First, schools began discouraging teachers from saying “Merry Christmas,” “Happy Hannukah,” “Happy Kwanzaa” and the like, in favor of wishing students a vague — and arguably less offensive — “Happy holidays.”
Then, some stopped putting up pictures of Santa or reindeer in favor of generic images of snowmen and snowflakes to celebrate the season instead of singling out a specific holiday.
In the interest of making all students feel accepted in their classrooms, these moves made sense.
However, the quest for holiday-season political correctness has been taken to an unhealthy extreme, as Florida Gulf Coast University banned all holiday decorations from common areas on campus, including the doors of FGCU employees.
The ban restricts holiday decorations to individual employees’ workspaces as well as restricting other miscellaneous forms of celebration. It did away with the previously established contest of crafting a greeting card and renamed the university’s Christmas tree a giving tree. Also, the ban canceled the FGCU employees’ “end-of-the-year” parties, which catered to no specific holiday or belief but merely celebrated the festive season.

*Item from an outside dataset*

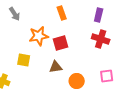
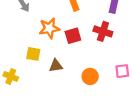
red cross: (101, 39) -> (103, 31), moved
brown triangle: (56, 67) -> (56, 66), moved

FGCU President Wilson Bradshaw wrote in a memo to the university that the ban’s intention was to honor all traditions.
It seems that FGCU has done the exact opposite, though, by restricting rather than encouraging their employees’ displays of decorations from their respective holidays.
The idea of being politically correct around the holidays is to allow everyone to celebrate his or her religious or traditional holidays without prioritizing a particular practice, not to inhibit all celebration.
Students who attend FGCU and do not observe the Christmas holiday voiced their neutrality on holiday decorations before the ban.
Marilyn Lerner, a Jewish FGCU student, said she misses the Christmas tree that was once in the Student Union. Another student, Brad Duffy, said he felt the university was taking political correctness a step too far.
Bradshaw said a struggle presents itself in public institutions when it comes to determining the best possible way of respecting all holiday traditions.
But there should be no struggle if it is left up to each individual to express him or herself freely. FGCU is taking it upon itself to fix a nonexistant problem. As long as the university doesn’t sanction any particular faith or creed, allowing holiday celebrations shouldn’t be an issue.
FGCU’s attempt at political correctness only stifles employees’ right to express themselves, and should be abandoned.